Table 4 summarizes the actual verification location, time, and number of license plates obtained. The test was carried out using the proposed ER-ALPR system, and the experimental results are presented in
Table 4. The average accuracy rates under daytime and nighttime conditions were 97% and 95.5%, respectively. At night, accuracy rate was reduced because of poor lighting conditions. After the application of the proposed logical assisted judgment system method for license plate characters, the average accuracy rates under daytime and nighttime conditions increased to 98.2% and 97.3%, respectively, representing an overall accuracy rate improvement of approximately 1.5%. The experimental results indicate that the proposed ER-ALPR system is highly accurate when performing real-time image license plate recognition on actual roads under daytime and nighttime conditions.
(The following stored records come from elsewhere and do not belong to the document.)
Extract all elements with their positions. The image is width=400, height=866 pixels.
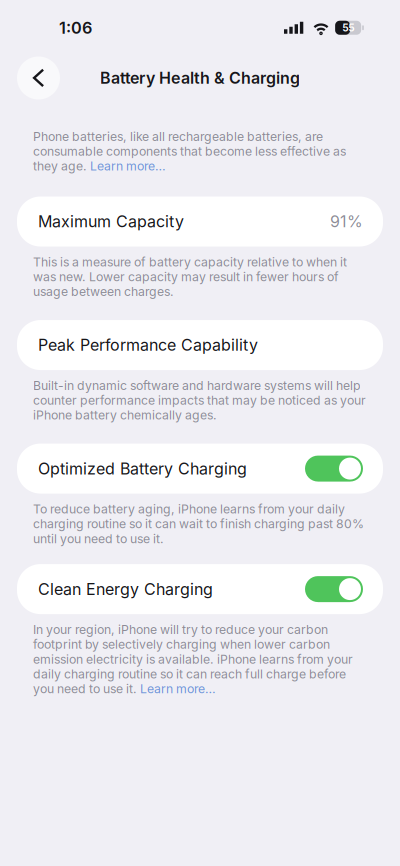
staticText: Optimized Battery Charging: [38, 459, 247, 478]
button[interactable]: Peak Performance Capability: [17, 320, 383, 370]
staticText: In your region, iPhone will try to reduc…: [33, 622, 353, 696]
staticText: 55: [342, 22, 354, 34]
staticText: Peak Performance Capability: [38, 335, 258, 355]
staticText: 91%: [330, 212, 363, 231]
button[interactable]: Back: [17, 56, 60, 100]
staticText: Clean Energy Charging: [38, 579, 213, 599]
staticText: 1:06: [59, 18, 92, 38]
staticText: To reduce battery aging, iPhone learns f…: [33, 502, 364, 546]
button[interactable]: Maximum Capacity: [17, 196, 383, 246]
staticText: Phone batteries, like all rechargeable b…: [33, 129, 346, 174]
staticText: Maximum Capacity: [38, 212, 184, 231]
staticText: Battery Health & Charging: [100, 68, 300, 88]
staticText: This is a measure of battery capacity re…: [33, 254, 347, 299]
button[interactable]: Clean Energy Charging: [17, 564, 383, 614]
button[interactable]: Optimized Battery Charging: [17, 444, 383, 494]
staticText: Built-in dynamic software and hardware s…: [33, 378, 366, 423]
In the second experiment, four time periods and two locations were selected for the testing of real-time image license plate recognition on actual roads. These four time periods were characterized by rainfall of less than 40 mm/h. Because atmospheric transmittance cannot penetrate the rain screen when rainfall is more than 40 mm/h, the license plate characters captured by the camera under such rainfall conditions cannot be visually identified.
Table 5 lists the test location, time, and number of license plates obtained. The proposed ER-ALPR system was used for testing, and the experimental results are presented in
Table 5. Under rainy daytime conditions, the average accuracy of license plate recognition was 95.3%. Under rainy nighttime conditions, the average accuracy of license plate recognition was 93.1% because of reduced lighting conditions and rain screen interference. After the implementation of the proposed logical assisted judgment system for license plate characters, the average accuracy rates achieved under rainy daytime and rainy nighttime conditions were 96.2% and 94%, respectively, an overall improvement in accuracy rate of approximately 0.9%. The experimental results indicate that the proposed ER-ALPR system is highly accurate when performing real-time image license plate recognition on actual roads during rainy daytime and rainy nighttime conditions.
Figure 12 presents the real-time image recognition results obtained through the application of the proposed ER-ALPR system on actual roads.
Figure 12a,e present the license plate recognition results obtained under daytime conditions,
Figure 12b,f present the license plate recognition results obtained under nighttime conditions,
Figure 12c,g present the license plate recognition results obtained under rainy daytime conditions, and
Figure 12d,h present the license plate recognition results obtained under rainy nighttime conditions.
4. Conclusions
In the present study, an ER-ALPR system is proposed, in which an AGX XAVIER embedded system is embedded on the edge of a camera to achieve real-time image input to the AGX edge device. YOLOv4-Tiny is used for license plate frame detection. The virtual judgment line is used for determining whether a license plate frame has passed. Subsequently, a proposed M-YOLOv4 is used for license plate character recognition. In addition, a logic auxiliary judgment system is used for improving the accuracy of license plate recognition. The experimental results reveal that the proposed ER-ALPR system can achieve license plate character recognition rates of 97% and 95% under daytime and nighttime conditions, respectively.
In future works, the proposed ER-ALPR system can be improved to address the problem of reduced license plate recognition rates caused by dense fog or heavy rainfall. In addition, a new algorithm can be added to the proposed ER-ALPR system to enable behavior tracking with respect to vehicle movements. These advances aid in the automated detection of traffic violations.